We hosted a short training class this past week that was put on by the PAM group. That’s Pipeline Association of Missouri and their focus is on the safety of the various underground pipelines that cross Pulaski County in a number of locations. We had about half our road deputies who were able to attend this session. The PAM group puts on a big class every year that is geared toward attendance by the higher level command staff members. Every one of our top commanders has been to at least one such training session.
I have been avoiding the big news of the week because I manage to work myself into a lousy frame of mind every time I think about this next topic. We had been in line to receive two deputy positions to replace the ones we lost in the 2009 budget year under a federal COPS grant. The grant would have paid us $191,204 to fully fund two deputy positions for three years. In year four, Pulaski County would have been responsible for the payment of around $64,000 to finish off the salary for the fourth year. The Pulaski County Commission’s approval was required in order to update our application and the commissioners turned down the chance to add the two deputies. The addition of two replacement deputy positions would have increased our road positions by sixteen percent.
We are in desperate need of more deputies to handle the 10,000 calls we expect this year. The lack of manpower affects every phase of our department’s activity and our ability to lock up the herds of drug pushers and burglars that infest our fine county. Never fear, we do a good job with our 1980 budget level resources. It is unfortunate that this is the year 2010 and we have had major growth over the past 20 years.
I am however cheered by the knowledge that not every person who lives in the unincorporated sections of Pulaski County are crooks. If I were a member of the Pulaski County Road and Bridge Department team, I would be devastated by the fact that everybody does drive on the roads in unincorporated Pulaski County. That is a nice way of saying that every time I feel sorry for myself over our lack of resources and manpower levels, I take a look at Eastern District Road Commissioner Bill Farnham’s workload with the manpower and resource levels he has at his command, and I immediately feel better. I used to think my job was impossible until I began comparing notes with Commissioner Farnham and I now know he gets top billing as the guy who does not stand a chance to get the job done in the fashion that it needs to be done.

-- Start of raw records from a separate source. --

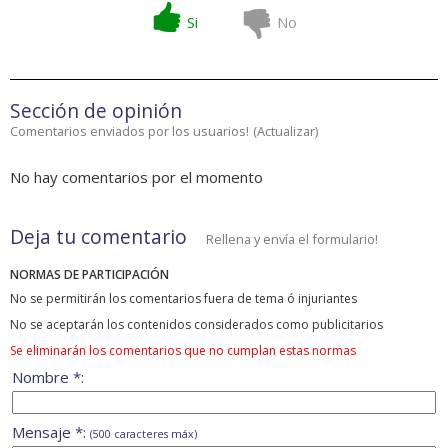
Si
No
Sección de opinión
Comentarios enviados por los usuarios!
(
Actualizar
)
No hay comentarios por el momento
Deja tu comentario
Rellena y envía el formulario!
NORMAS DE PARTICIPACIÓN
No se permitirán los comentarios fuera de tema ó injuriantes
No se aceptarán los contenidos considerados como publicitarios
Se eliminarán los comentarios que no cumplan estas normas
Nombre *:
Mensaje *:
(500 caracteres máx)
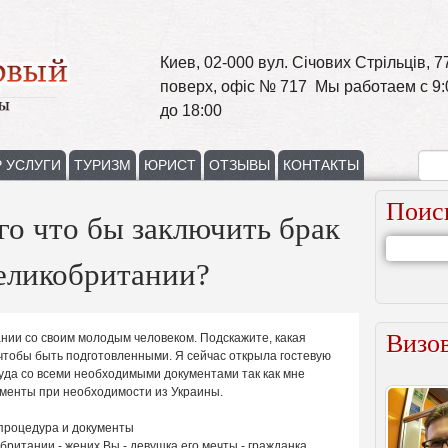
Киев, 02-000 вул. Січових Стрільців, 77
поверх, офіс № 717 Мы работаем с 9:
до 18:00
 УСЛУГИ
ТУРИЗМ
ЮРИСТ
ОТЗЫВЫ
КОНТАКТЫ
Поис
ого что бы заключить брак
еликобритании?
Визов
нии со своим молодым человеком. Подскажите, какая
 чтобы быть подготовленными. Я сейчас открыла гостевую
туда со всеми необходимыми документами так как мне
ументы при необходимости из Украины.
процедура и документы
британии - жених.Вы - девушка его мечты - гражданка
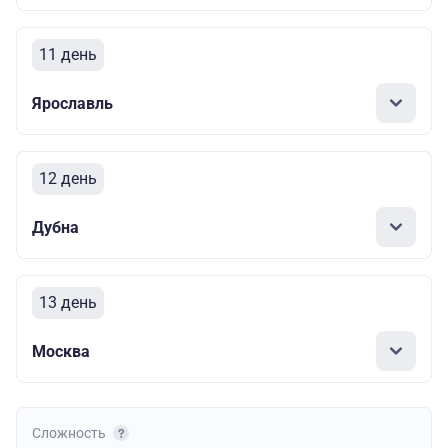
11 день
Ярославль
12 день
Дубна
13 день
Москва
Сложность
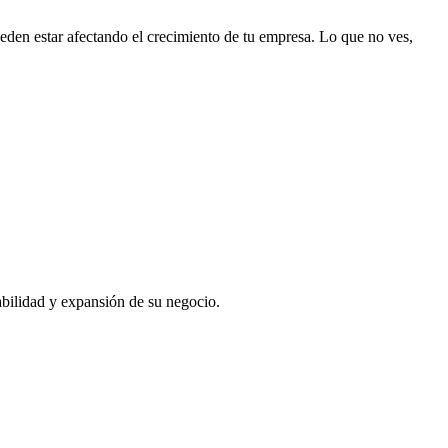
ueden estar afectando el crecimiento de tu empresa. Lo que no ves,
abilidad y expansión de su negocio.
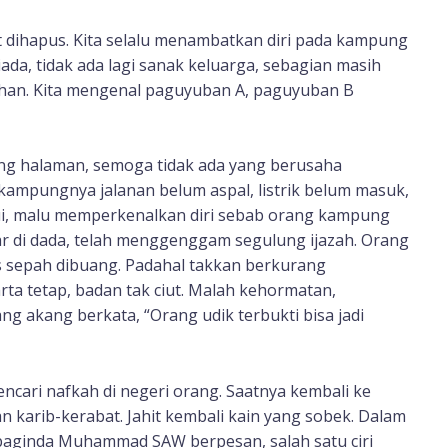
t dihapus. Kita selalu menambatkan diri pada kampung
ada, tidak ada lagi sanak keluarga, sebagian masih
ahan. Kita mengenal paguyuban A, paguyuban B
ng halaman, semoga tidak ada yang berusaha
ampungnya jalanan belum aspal, listrik belum masuk,
kui, malu memperkenalkan diri sebab orang kampung
elar di dada, telah menggenggam segulung ijazah. Orang
nis sepah dibuang. Padahal takkan berkurang
ta tetap, badan tak ciut. Malah kehormatan,
g akang berkata, “Orang udik terbukti bisa jadi
encari nafkah di negeri orang. Saatnya kembali ke
n karib-kerabat. Jahit kembali kain yang sobek. Dalam
a baginda Muhammad SAW berpesan, salah satu ciri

That brings me to my main point for this topic. I read in the paper yesterday that the Commissioners actually talked about the need to raise more money for the Road and Bridge Department in order to get the job one. Well yes, that is so, but I have said the same thing for six years now talking about the need for a law enforcement tax. For six years I have been told, “Now is not a good time to put it on the ballot.” Bluntly said, the 1980 level of budgets for both the Sheriff’s Department and the Road and Bridge Department cannot cut the mustard with the demands of 2010. We must raise the income level available to the Sheriff’s Department and the Road and Bridge Department in order to give them the chance to actually succeed, because right now, their chance of success is the same as the survival rate of a snowball in Satan’s back yard.
If you want the service, then you must vote the dollars to make it possible. Over the past six budget years, the only consistent budget statement from the county commissioners to the sheriff has been cut, cut, cut, cut, and do without. We passed the point of no return some time back. I can only imagine the uproar if I were to pass on that message to the people who call in a burglary or an assault call. The citizens of Pulaski County want, need, and demand the best in law enforcement protection that they can get.
We SHALL give them the best level of service that we can squeeze from our inadequate budget and manpower levels, but I would be lying if I failed to say that we will fall short at times no matter how hard we try.
OK, time to get off the soapbox and close out today’s column. Please drive with care and please keep your actions legal. We will be over budget on inmate housing this year and we do not need your business, so stay away from our jail. However, the light bulb continues to burn bright.